The PAMAP2 dataset targets complex activity recognition, capturing 18 activities in daily life environments using three Inertial Measurement Units (IMUs) (sampling frequency: 100 Hz) positioned on the wrist, chest, and ankle, and a heart rate sensor (sampling frequency: 9 Hz) worn by nine participants. The data collection duration per participant exceeded 10 h. Its multimodal signals—including acceleration, gyroscope, magnetometer, and heart rate data—support sensor fusion research but require handling high-frequency data and partial missing values. Consequently, it is exceptionally suitable for complex-scenario activity recognition and cross-modal analysis [
48,
49]. The dataset comprises 3,850,491 raw samples, with 2,724,817 valid activity data points (after preprocessing to remove invalid segments). Specifications are detailed in
Table 6, and executed activities are listed in
Table 7.
4.2. Data Preprocessing
To achieve human activity recognition, time-series signals collected from diverse sensor modalities are segmented into continuous samples via the sliding window technique. These samples are then normalized to [−1, 1]. The dataset preprocessing workflow is illustrated in
Figure 7.
For the WISDM dataset, considering its low sampling frequency, a longer 4 s window (window length = 80) with 50% overlap rate is adopted during time window segmentation. This dataset approximates real-life scenarios, but its activity categories primarily focus on fundamental motion patterns. We split the training set and test set in an 8:2 ratio based on users. Specifically, the finally selected users for the test set are {1, 9, 11, 16, 19, 23, 28, 31}, and the data of the remaining users is used as the training set.
For the USC-HAD dataset, linear interpolation is first applied to repair missing values in sensor data, followed by downsampling to 50 Hz to balance computational efficiency and motion detail preservation. Time window segmentation employs a sliding window with a temporal stride of 128 (2.56 s) and 50% overlap rate, generating three-dimensional time-series data (samples × 128 × 6). We split the training set and test set in an 8:2 ratio based on users. Specifically, the finally selected users for the test set are {1, 10, 12}, and the data of the remaining users is used as the training set.
For the PAMAP2 dataset, we select 12 types of actions for classification, where the action indices correspond to those in
Table 7: {1, 2, 3, 4, 5, 6, 7, 12, 13, 16, 17, 24}. We utilize three IMUs to extract raw triaxial acceleration (±16 G range) and angular velocity. Missing values are filled via linear interpolation, and valid activity segments are selected. We extract 18-dimensional time-series data from hand-, waist-, and ankle-mounted IMUs, using activity labels as supervision signals. To reduce computational complexity, the data is downsampled to 33 Hz and subsequently normalized to the range of [−1, 1]. During time window segmentation, a window length of 169 samples (corresponding to 5.12 s) is adopted, with a stride of 84 samples (resulting in a 50% overlap rate). We select the data of Subject 105 as the test set, while the data of the remaining subjects is used as the training set.

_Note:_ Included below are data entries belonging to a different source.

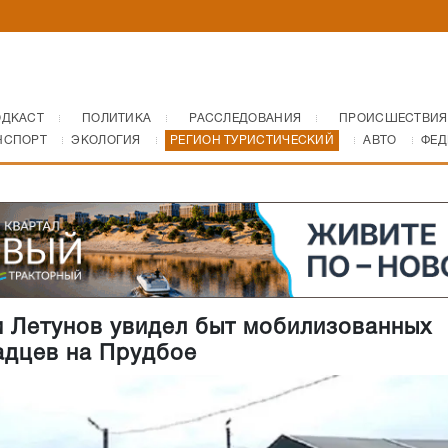
ОДКАСТ
ПОЛИТИКА
РАССЛЕДОВАНИЯ
ПРОИСШЕСТВИЯ
НСПОРТ
ЭКОЛОГИЯ
РЕГИОН ТУРИСТИЧЕСКИЙ
АВТО
ФЕД
 Летунов увидел быт мобилизованных
адцев на Прудбое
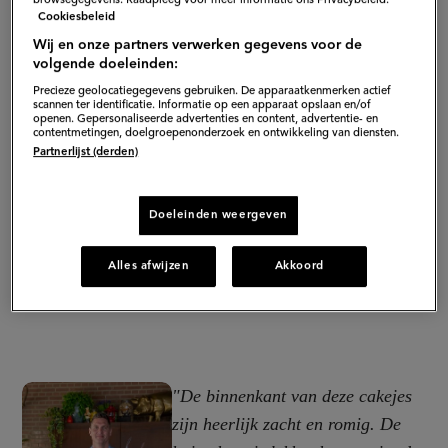
Cookiesbeleid
Wij en onze partners verwerken gegevens voor de
volgende doeleinden:
Precieze geolocatiegegevens gebruiken. De apparaatkenmerken actief
scannen ter identificatie. Informatie op een apparaat opslaan en/of
openen. Gepersonaliseerde advertenties en content, advertentie- en
contentmetingen, doelgroepenonderzoek en ontwikkeling van diensten.
Partnerlijst (derden)
Doeleinden weergeven
Alles afwijzen
Akkoord
"De binnenkant van deze cakejes
zijn heerlijk zacht en romig. De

This preprocessing preserves the temporal dynamics of sensor time-series while enhancing data regularity through downsampling, normalization, and windowing. The preprocessed data provides high-quality input for subsequent end-to-end model learning. The sample counts of training and test sets for each preprocessed dataset are summarized in
Table 8.
This study aims to further address issues commonly encountered in sensor time-series data in Human Activity Recognition (HAR) tasks, such as insufficient sample diversity and limited model generalization ability. To this end, we only perform data augmentation on the preprocessed training set data of three datasets: WISDM, USC-HAD, and PAMAP2. Specifically, random Gaussian noise is added, with a mean of 0 and standard deviation of 0.01. When combined with the downsampling, normalization, and sliding window preprocessing mentioned earlier, this data augmentation strategy can further improve the quality of input data, help the model better accommodate data variations in real-world scenarios, and provide more reliable support for subsequent end-to-end model learning.
4.3. Experimental Environment
The experiments in this study were conducted on a computational platform equipped with an NVIDIA GeForce RTX 4050 Laptop GPU and an Intel Core i7-13700H CPU. This computational unit accelerates matrix operations through the CUDA 11.8 parallel computing architecture. At the software level, the model was implemented using the PyTorch 2.2.0 deep learning framework, which is specifically optimized for mixed-precision training and dynamic computation graphs. PyTorch 2.2.0 is fully compatible with Python 3.11. The experimental environment configuration is detailed in
Table 9.
The hyperparameter configuration for this experiment is detailed in
Table 10. Parameter updates are performed using the Adam optimizer, with 400 training epochs and a fixed batch size of 300. The learning rate is set to 0.001, and the cross-entropy loss function is selected to optimize probability distribution discrepancies in classification tasks. This configuration balances training efficiency and convergence stability, empirically ensuring optimal model performance within reasonable computational overhead.
Table 11 details the holistic architectural configuration of the model. The backbone comprises a hierarchical feature processor integrating TCN, Res-BiGRU, and attention mechanism.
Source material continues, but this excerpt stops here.